Emre karakterimizin ismi Oğuz olarak, Can karakterimizin ismi Tolga olarak değiştirilmiştir. Medya ile birlikte okuyunuz. İyi okumalar dilerim.*
"Unutan birine bir şey hatırlatamazsın,Çünkü o hatırlatmayı da unutmuştur..."

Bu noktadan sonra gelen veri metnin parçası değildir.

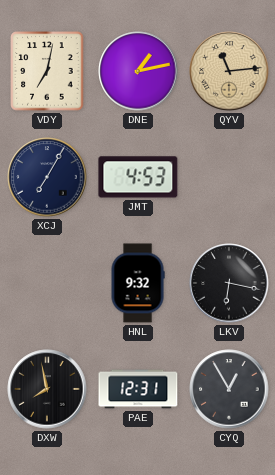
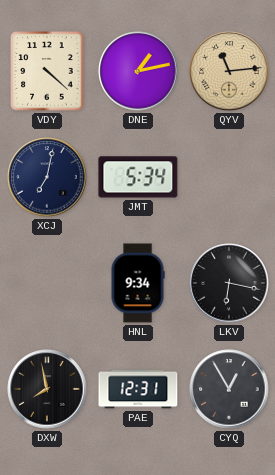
VDY: 7:02 -> 4:22
XCJ: 7:05 -> 7:02
JMT: 4:53 -> 5:34
HNL: 9:32 -> 9:34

Merdivenleri, hızlı adımlarımla bitirdiğimde binanın tepesine çıkabilmiştim. Buraya gelmeye gerçekten ihtiyacım vardı. Buradan her yeri görebiliyordum. İnsanların aslında ne kadar küçük olduklarını, gökyüzünün onları her şekilde yönetebileceğini görüyordum. Birbirlerine aşığım diye geçinen çiftleri de görüyordum. Aşka inanmayan biri için bunlar midemi bulandırmaya yetiyordu. Hepsi saçma geliyordu. Aşk diye bir şey yoktu. Sadece sevgi denen duygu vardı bu dünyada. Onu da bazıları bilirdi sadece. Çok veya az sevmenin bir önemi yoktu. Yalnızca sevmek yetmeliydi...
Geçmiş,
Oğuz ile otobüsümüzün üstünde küçük prensi okurken Oğuz' un okuduğu kısımda bir cümle görmüştüm. 'Az yada çok değil sadece sevin' diyordu küçük prens.
"Neden böyle demişki şimdi?"
"Ne demesini bekliyordun?"
"Yani neden sevginin ölçülemez bir şey olduğunu düşünmüş?"
"Çünkü sevgi ölçülemez bir şeydir."
"Ama neden? Bir insan başka bir insana onu ne kadar seviyorsun diye sormaz mı?"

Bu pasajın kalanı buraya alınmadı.